» RECORD SET
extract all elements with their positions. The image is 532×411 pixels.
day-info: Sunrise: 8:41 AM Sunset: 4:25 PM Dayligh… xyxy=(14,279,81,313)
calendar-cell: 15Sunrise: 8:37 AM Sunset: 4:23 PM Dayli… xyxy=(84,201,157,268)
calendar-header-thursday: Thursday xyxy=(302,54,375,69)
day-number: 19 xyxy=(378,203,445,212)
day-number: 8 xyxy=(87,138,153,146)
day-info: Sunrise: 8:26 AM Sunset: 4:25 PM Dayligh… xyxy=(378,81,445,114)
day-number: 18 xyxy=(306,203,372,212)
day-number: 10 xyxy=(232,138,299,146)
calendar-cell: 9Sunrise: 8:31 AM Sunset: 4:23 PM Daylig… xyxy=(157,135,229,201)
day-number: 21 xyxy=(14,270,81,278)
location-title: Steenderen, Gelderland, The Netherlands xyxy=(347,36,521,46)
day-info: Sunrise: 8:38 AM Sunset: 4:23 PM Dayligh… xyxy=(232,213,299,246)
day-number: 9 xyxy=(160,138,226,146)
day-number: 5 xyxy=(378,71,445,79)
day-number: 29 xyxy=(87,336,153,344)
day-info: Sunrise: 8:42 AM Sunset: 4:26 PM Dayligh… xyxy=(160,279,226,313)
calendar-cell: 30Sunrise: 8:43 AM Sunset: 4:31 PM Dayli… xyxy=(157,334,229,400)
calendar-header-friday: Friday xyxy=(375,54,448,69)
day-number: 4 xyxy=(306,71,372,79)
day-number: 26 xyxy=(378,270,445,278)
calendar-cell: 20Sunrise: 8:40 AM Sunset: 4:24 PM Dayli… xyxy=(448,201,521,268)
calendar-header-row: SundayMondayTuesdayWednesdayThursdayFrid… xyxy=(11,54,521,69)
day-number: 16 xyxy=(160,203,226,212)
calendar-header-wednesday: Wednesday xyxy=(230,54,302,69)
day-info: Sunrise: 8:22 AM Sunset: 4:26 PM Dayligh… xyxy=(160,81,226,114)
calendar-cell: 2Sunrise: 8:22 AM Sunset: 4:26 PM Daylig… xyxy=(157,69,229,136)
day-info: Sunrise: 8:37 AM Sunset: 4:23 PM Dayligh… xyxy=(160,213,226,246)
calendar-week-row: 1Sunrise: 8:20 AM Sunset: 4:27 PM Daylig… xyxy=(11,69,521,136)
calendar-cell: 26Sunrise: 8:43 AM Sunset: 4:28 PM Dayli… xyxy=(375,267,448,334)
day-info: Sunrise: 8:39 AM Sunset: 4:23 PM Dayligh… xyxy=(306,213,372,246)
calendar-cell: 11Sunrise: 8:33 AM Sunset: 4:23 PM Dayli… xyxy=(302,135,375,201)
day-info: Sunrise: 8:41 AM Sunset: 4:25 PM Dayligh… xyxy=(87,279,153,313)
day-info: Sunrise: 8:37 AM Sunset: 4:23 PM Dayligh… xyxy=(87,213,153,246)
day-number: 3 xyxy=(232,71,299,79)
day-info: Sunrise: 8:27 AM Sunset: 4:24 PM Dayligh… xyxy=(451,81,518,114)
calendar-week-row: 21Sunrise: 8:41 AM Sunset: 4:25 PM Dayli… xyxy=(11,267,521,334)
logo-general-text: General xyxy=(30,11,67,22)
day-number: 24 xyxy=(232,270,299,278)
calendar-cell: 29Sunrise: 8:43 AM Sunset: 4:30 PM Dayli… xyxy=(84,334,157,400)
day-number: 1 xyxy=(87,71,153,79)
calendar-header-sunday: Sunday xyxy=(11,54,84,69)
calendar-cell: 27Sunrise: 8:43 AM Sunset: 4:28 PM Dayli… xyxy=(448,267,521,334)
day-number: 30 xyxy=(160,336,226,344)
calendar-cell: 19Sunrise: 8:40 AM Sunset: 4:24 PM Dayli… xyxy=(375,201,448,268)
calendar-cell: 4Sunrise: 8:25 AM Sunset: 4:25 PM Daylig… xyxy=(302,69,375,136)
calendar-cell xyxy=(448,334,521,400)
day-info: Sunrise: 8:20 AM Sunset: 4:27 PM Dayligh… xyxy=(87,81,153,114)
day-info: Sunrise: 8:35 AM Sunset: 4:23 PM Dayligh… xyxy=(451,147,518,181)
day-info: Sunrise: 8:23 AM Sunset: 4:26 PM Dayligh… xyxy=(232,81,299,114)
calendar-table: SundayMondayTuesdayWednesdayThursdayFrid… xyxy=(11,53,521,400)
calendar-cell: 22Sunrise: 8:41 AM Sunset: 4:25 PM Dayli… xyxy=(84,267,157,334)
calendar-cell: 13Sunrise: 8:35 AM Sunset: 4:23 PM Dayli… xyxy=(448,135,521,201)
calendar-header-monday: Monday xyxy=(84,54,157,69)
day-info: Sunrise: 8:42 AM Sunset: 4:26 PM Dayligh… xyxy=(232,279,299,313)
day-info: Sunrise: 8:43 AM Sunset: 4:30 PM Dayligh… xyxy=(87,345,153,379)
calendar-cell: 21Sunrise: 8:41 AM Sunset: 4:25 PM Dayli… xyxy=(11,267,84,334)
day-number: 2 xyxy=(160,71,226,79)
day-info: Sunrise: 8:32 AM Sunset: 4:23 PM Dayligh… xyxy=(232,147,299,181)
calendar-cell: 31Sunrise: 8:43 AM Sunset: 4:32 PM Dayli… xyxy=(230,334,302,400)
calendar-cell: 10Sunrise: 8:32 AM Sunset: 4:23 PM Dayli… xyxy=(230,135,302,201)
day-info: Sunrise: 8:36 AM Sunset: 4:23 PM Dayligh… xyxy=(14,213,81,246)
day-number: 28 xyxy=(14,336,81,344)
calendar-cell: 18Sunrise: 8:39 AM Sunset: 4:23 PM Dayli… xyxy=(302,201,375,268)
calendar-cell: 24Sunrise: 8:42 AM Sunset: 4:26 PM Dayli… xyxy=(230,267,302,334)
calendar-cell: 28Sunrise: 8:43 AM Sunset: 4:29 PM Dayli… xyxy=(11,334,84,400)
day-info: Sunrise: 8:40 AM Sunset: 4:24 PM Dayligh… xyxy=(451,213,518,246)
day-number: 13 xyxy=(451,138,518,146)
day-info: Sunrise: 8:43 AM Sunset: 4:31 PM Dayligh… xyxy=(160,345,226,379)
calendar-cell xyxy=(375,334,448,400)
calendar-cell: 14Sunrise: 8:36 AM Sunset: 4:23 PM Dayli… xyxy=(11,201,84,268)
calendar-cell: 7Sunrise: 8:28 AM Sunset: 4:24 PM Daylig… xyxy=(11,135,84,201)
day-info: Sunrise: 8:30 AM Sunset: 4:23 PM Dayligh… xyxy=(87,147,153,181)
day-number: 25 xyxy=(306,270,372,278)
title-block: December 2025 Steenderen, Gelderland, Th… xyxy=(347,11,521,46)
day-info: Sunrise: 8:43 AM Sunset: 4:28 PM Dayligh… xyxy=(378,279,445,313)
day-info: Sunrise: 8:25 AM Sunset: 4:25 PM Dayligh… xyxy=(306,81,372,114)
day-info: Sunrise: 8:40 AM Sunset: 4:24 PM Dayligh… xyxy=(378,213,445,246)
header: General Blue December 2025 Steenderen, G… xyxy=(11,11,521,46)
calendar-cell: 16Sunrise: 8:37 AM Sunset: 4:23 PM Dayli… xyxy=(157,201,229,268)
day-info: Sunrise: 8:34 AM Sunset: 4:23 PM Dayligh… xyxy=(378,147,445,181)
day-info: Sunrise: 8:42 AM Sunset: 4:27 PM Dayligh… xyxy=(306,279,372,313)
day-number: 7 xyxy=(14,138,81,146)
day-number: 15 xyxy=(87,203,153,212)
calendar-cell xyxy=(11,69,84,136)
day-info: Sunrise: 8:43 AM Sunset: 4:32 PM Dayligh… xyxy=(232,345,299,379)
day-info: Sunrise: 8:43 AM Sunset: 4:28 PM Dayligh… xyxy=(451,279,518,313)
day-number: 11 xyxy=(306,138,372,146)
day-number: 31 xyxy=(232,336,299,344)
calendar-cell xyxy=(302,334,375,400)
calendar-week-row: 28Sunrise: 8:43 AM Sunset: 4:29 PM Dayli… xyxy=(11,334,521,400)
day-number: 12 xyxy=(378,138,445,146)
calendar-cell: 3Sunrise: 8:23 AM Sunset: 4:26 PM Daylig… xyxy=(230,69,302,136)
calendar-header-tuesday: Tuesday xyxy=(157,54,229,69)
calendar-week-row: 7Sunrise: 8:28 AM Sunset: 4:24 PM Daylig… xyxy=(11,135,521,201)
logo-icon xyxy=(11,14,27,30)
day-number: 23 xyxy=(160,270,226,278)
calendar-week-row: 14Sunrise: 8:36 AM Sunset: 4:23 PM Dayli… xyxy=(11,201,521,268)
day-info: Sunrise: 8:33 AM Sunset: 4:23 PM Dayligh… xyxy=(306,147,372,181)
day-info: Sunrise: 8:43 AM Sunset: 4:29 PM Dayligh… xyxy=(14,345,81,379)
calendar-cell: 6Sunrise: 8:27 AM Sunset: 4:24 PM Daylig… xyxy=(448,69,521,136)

» DIRECTIONS FOR THIS TASK
Your answer should be a single number, namely how many lines of the data above hold "Gelderland".

» RESPONSE
2